==== The records

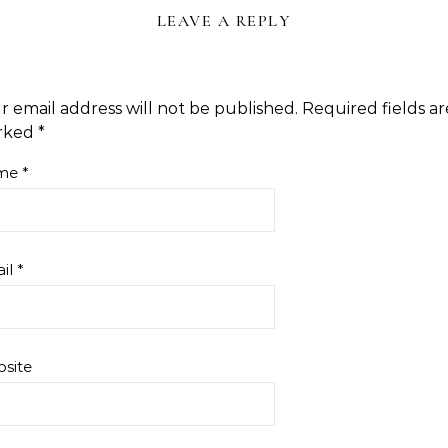
LEAVE A REPLY
r email address will not be published.
Required fields ar
rked
*
me
*
il
*
site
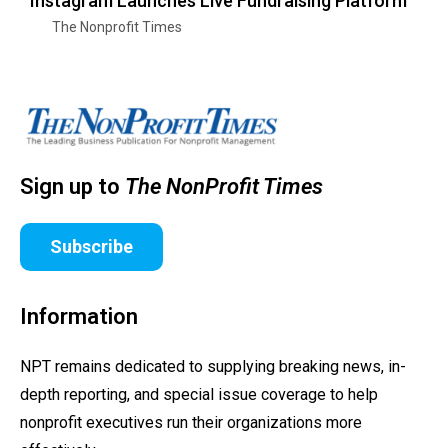
Instagram Launches Live Fundraising Platform
The Nonprofit Times
Sign up to
The NonProfit Times
Subscribe
Information
NPT remains dedicated to supplying breaking news, in-
depth reporting, and special issue coverage to help
nonprofit executives run their organizations more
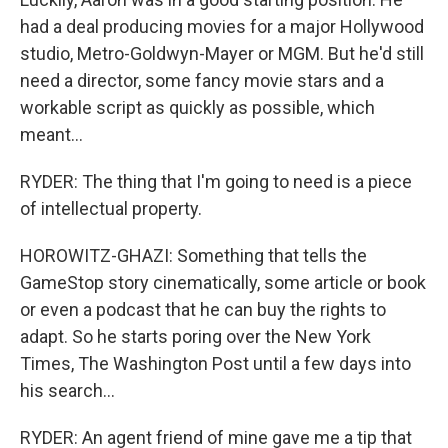
had a deal producing movies for a major Hollywood
studio, Metro-Goldwyn-Mayer or MGM. But he'd still
need a director, some fancy movie stars and a
workable script as quickly as possible, which
meant...
RYDER: The thing that I'm going to need is a piece
of intellectual property.
HOROWITZ-GHAZI: Something that tells the
GameStop story cinematically, some article or book
or even a podcast that he can buy the rights to
adapt. So he starts poring over the New York
Times, The Washington Post until a few days into
his search...
RYDER: An agent friend of mine gave me a tip that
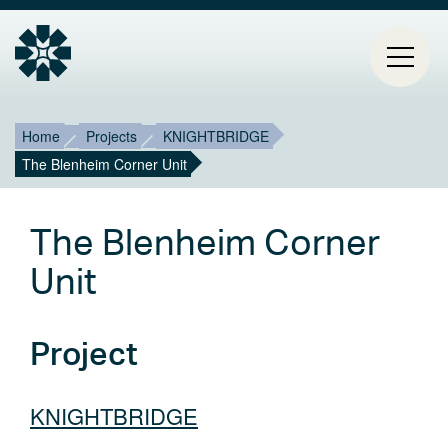
Breadcrumb
Mai
Home
Projects
KNIGHTBRIDGE
The Blenheim Corner Unit
HOME
navi
PROJECTS
The Blenheim Corner
CONTACT
Unit
ABOUT ESTIA
Project
BLOG
KNIGHTBRIDGE
Select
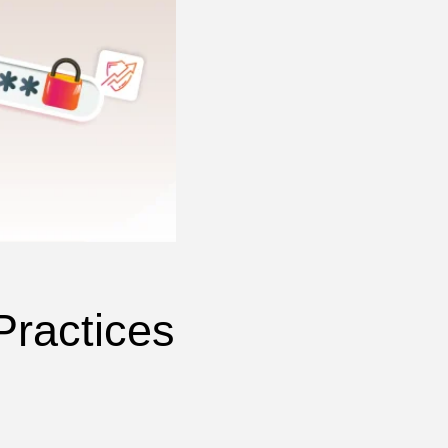
Practices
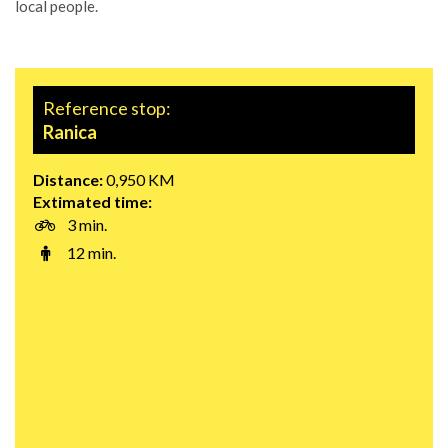
local people.
Reference stop:
Ranica
Distance:
0,950 KM
Extimated time:
3 min.
12 min.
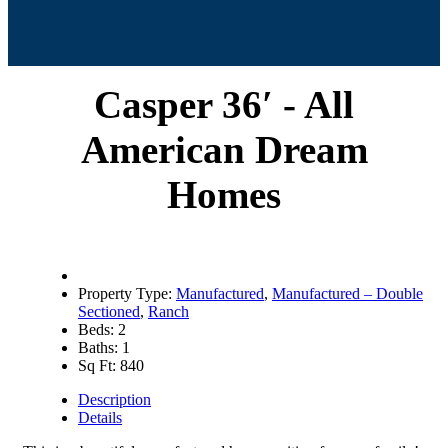
Casper 36′ - All
American Dream
Homes
Property Type:
Manufactured
,
Manufactured – Double
Sectioned
,
Ranch
Beds:
2
Baths:
1
Sq Ft:
840
Description
Details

========

= Task description =
From the entries above, copy every line containing the word "RYDER".

= Task answer =
RYDER: The thing that I'm going to need is a piece
RYDER: An agent friend of mine gave me a tip that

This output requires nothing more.